Start of Block

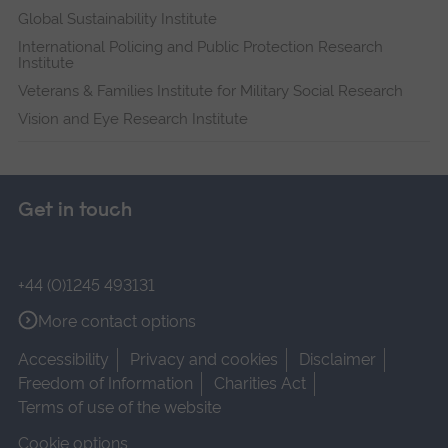
Global Sustainability Institute
International Policing and Public Protection Research
Institute
Veterans & Families Institute for Military Social Research
Vision and Eye Research Institute
Get in touch
+44 (0)1245 493131
More contact options
Accessibility
Privacy and cookies
Disclaimer
Freedom of Information
Charities Act
Terms of use of the website
Cookie options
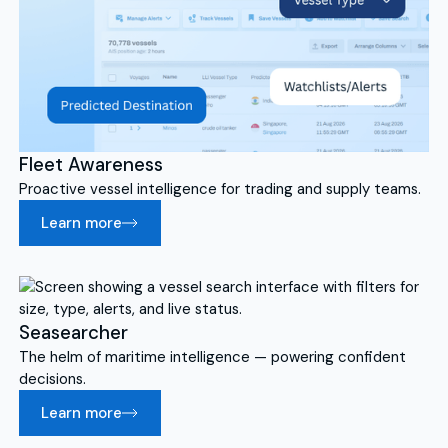
Fleet Awareness
Proactive vessel intelligence for trading and supply teams.
Learn more
Seasearcher
The helm of maritime intelligence — powering confident
decisions.
Learn more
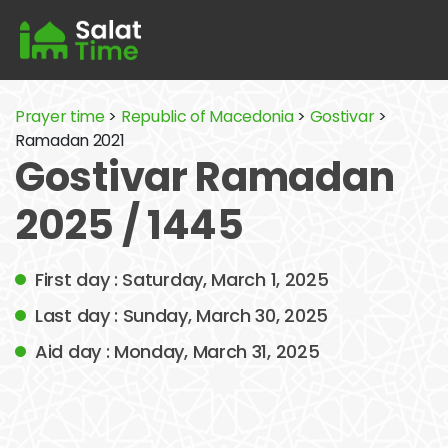
Prayer time
>
Republic of Macedonia
>
Gostivar
>
Ramadan 2021
Gostivar Ramadan
2025 / 1445
First day : Saturday, March 1, 2025
Last day : Sunday, March 30, 2025
Aid day : Monday, March 31, 2025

End of Block

Give back exactly the lines from the one containing "Terms of use of the website" through the last line above, both included, and none of the pictures.

> **Task solution**
Terms of use of the website
Cookie options
Fleet Awareness
Proactive vessel intelligence for trading and supply teams.
Learn more
Seasearcher
The helm of maritime intelligence — powering confident
decisions.
Learn more
Prayer time
>
Republic of Macedonia
>
Gostivar
>
Ramadan 2021
Gostivar Ramadan
2025 / 1445
First day : Saturday, March 1, 2025
Last day : Sunday, March 30, 2025
Aid day : Monday, March 31, 2025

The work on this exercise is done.